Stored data
────────────────────────────────────────
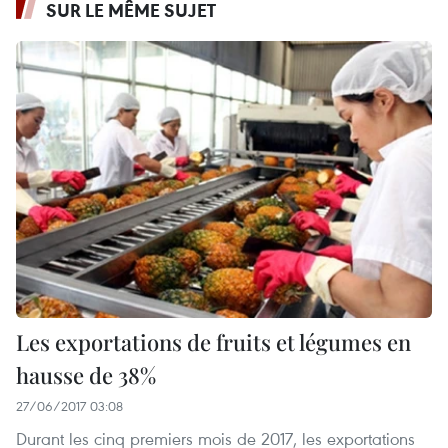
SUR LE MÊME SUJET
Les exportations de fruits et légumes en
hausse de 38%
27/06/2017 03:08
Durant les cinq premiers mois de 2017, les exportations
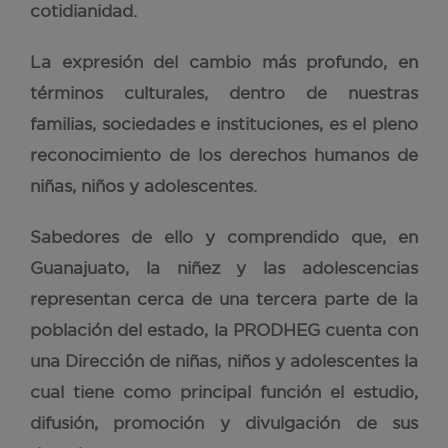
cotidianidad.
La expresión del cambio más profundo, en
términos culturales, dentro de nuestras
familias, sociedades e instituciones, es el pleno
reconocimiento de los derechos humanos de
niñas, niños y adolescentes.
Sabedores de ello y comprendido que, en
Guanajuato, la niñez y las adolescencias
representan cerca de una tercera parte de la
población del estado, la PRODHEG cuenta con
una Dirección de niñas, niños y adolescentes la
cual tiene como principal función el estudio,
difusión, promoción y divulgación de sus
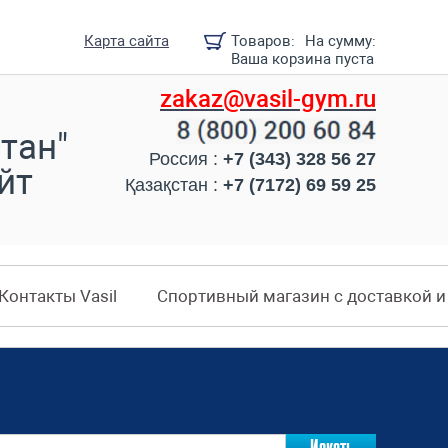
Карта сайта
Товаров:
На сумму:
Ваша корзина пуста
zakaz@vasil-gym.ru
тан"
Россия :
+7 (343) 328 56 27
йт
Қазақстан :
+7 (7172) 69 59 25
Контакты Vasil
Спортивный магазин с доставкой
────────────────────────────────────────
#### Problem:
Starting at the line that contains "cotidianidad.", write out every line through the final line of the entries, word for word; skip any pictures.

#### Solution below:
cotidianidad.
La expresión del cambio más profundo, en
términos culturales, dentro de nuestras
familias, sociedades e instituciones, es el pleno
reconocimiento de los derechos humanos de
niñas, niños y adolescentes.
Sabedores de ello y comprendido que, en
Guanajuato, la niñez y las adolescencias
representan cerca de una tercera parte de la
población del estado, la PRODHEG cuenta con
una Dirección de niñas, niños y adolescentes la
cual tiene como principal función el estudio,
difusión, promoción y divulgación de sus
Карта сайта
Товаров:
На сумму:
Ваша корзина пуста
zakaz@vasil-gym.ru
тан"
Россия :
+7 (343) 328 56 27
йт
Қазақстан :
+7 (7172) 69 59 25
Контакты Vasil
Спортивный магазин с доставкой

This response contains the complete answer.